### [Page images and extracted text]
━━━━━━━━

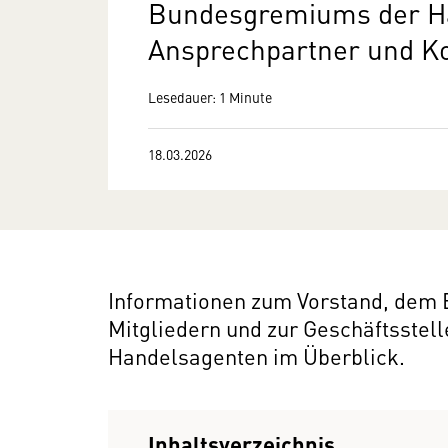
Bundesgremiums der H
Ansprechpartner und K
Lesedauer: 1 Minute
18.03.2026
Informationen zum Vorstand, dem
Mitgliedern und zur Geschäftsste
Handelsagenten im Überblick.
Inhaltsverzeichnis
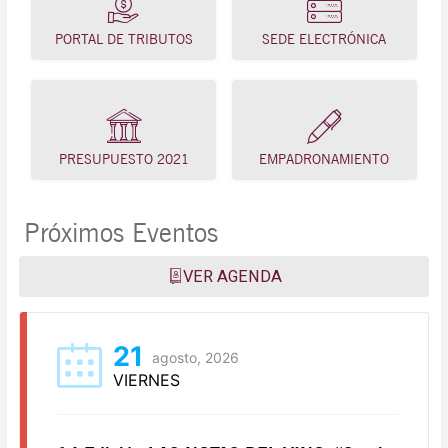
PORTAL DE TRIBUTOS
SEDE ELECTRÓNICA
PRESUPUESTO 2021
EMPADRONAMIENTO
Próximos Eventos
VER AGENDA
21
agosto, 2026
VIERNES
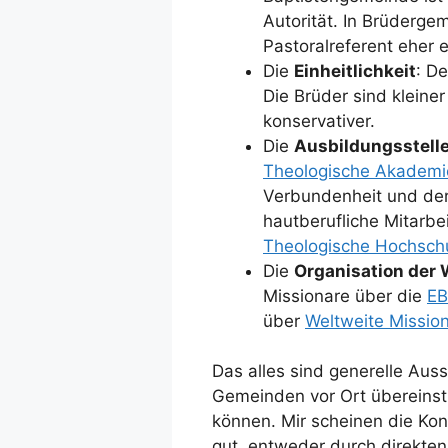
Autorität. In Brüderge
Pastoralreferent eher 
Die
Einheitlichkeit
: De
Die Brüder sind kleiner
konservativer.
Die
Ausbildungsstell
Theologische Akademi
Verbundenheit und der 
hautberufliche Mitarbeit
Theologische Hochschu
Die
Organisation der 
Missionare über die
E
über
Weltweite Missio
Das alles sind generelle Auss
Gemeinden vor Ort übereins
können. Mir scheinen die Ko
gut, entweder durch direkten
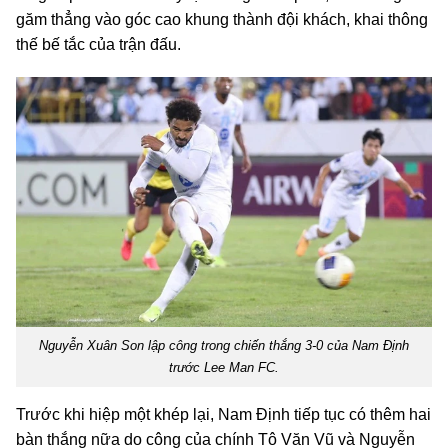
găm thẳng vào góc cao khung thành đội khách, khai thông
thế bế tắc của trận đấu.
Nguyễn Xuân Son lập công trong chiến thắng 3-0 của Nam Định
trước Lee Man FC.
Trước khi hiệp một khép lại, Nam Định tiếp tục có thêm hai
bàn thắng nữa do công của chính Tô Văn Vũ và Nguyễn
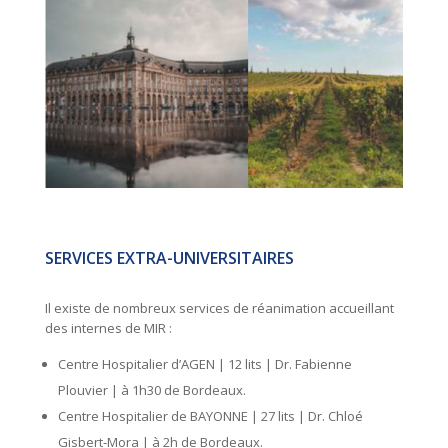
SERVICES EXTRA-UNIVERSITAIRES
Il existe de nombreux services de réanimation accueillant
des internes de MIR :
Centre Hospitalier d’AGEN | 12 lits | Dr. Fabienne
Plouvier | à 1h30 de Bordeaux.
Centre Hospitalier de BAYONNE | 27 lits | Dr. Chloé
Gisbert-Mora | à 2h de Bordeaux.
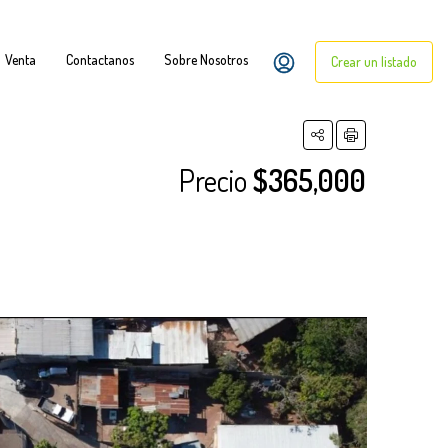
Venta
Contactanos
Sobre Nosotros
Crear un listado
Precio
$365,000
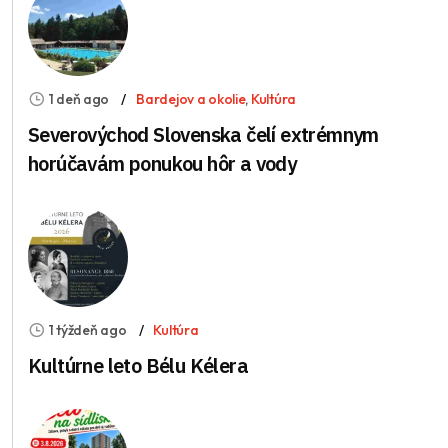
1 deň ago
Bardejov a okolie
,
Kultúra
Severovýchod Slovenska čelí extrémnym
horúčavám ponukou hôr a vody
1 týždeň ago
Kultúra
Kultúrne leto Bélu Kélera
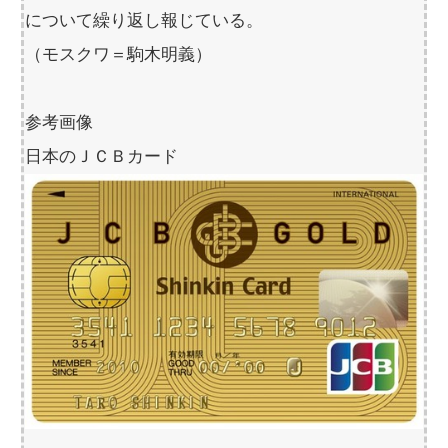
について繰り返し報じている。
（モスクワ＝駒木明義）
参考画像
日本のＪＣＢカード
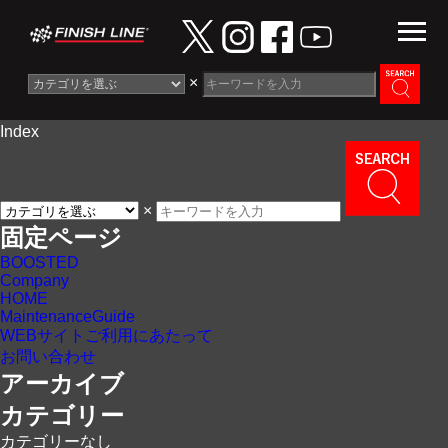
×
Index
Information
News
×
Maintenance Guide
固定ページ
BOOSTED
Contact
Company
HOME
MaintenanceGuide
WEBサイトご利用にあたって
お問い合わせ
アーカイブ
カテゴリー
カテゴリーなし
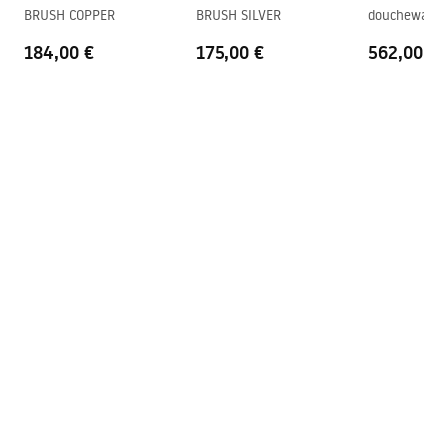
BRUSH COPPER
BRUSH SILVER
douchewand
Garantie
24 maanden
184,00 €
175,00 €
562,00 €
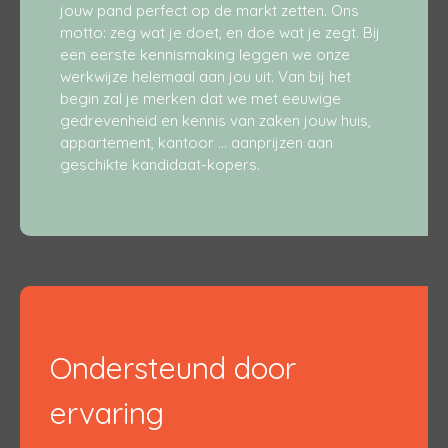
jouw pand perfect op de markt zetten. Ons
motto: zeg wat je doet, en doe wat je zegt. Bij
een eerste kennismaking leggen we onze
werkwijze helemaal aan jou uit. Van bij het
begin zal je merken dat we met eeuwige
gedrevenheid en kennis van zaken jouw huis,
appartement, kantoor … aanprijzen aan
geschikte kandidaat-kopers.
Ondersteund door
ervaring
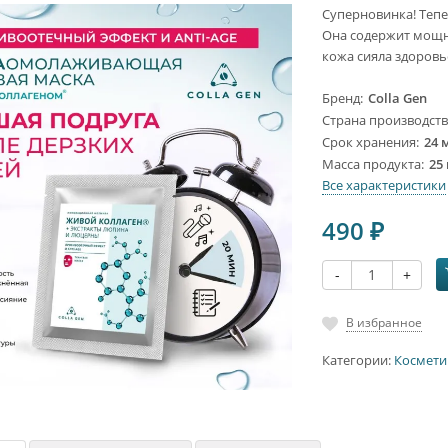
Суперновинка! Теп
Она содержит мощн
кожа сияла здоровь
Бренд
Colla Gen
Страна производст
Срок хранения
24 
Масса продукта
25 
Все характеристики
490
₽
-
+
В избранное
Категории:
Космети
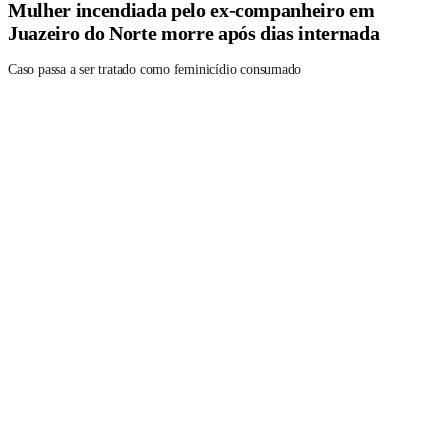
Mulher incendiada pelo ex-companheiro em
Juazeiro do Norte morre após dias internada
Caso passa a ser tratado como feminicídio consumado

━━━━━━━━

### [HOW TO COMPLETE THIS TASK]
Leave out every picture, and copy exactly the lines above starting at the one holding "jouw pand perfect op de markt zetten. Ons" and ending at the one holding "Страна производст", no more and no less.

### [RESPONSE AREA]
jouw pand perfect op de markt zetten. Ons
motto: zeg wat je doet, en doe wat je zegt. Bij
een eerste kennismaking leggen we onze
werkwijze helemaal aan jou uit. Van bij het
begin zal je merken dat we met eeuwige
gedrevenheid en kennis van zaken jouw huis,
appartement, kantoor … aanprijzen aan
geschikte kandidaat-kopers.
Ondersteund door
ervaring
Суперновинка! Теп
Она содержит мощн
кожа сияла здоровь
Бренд
Colla Gen
Страна производст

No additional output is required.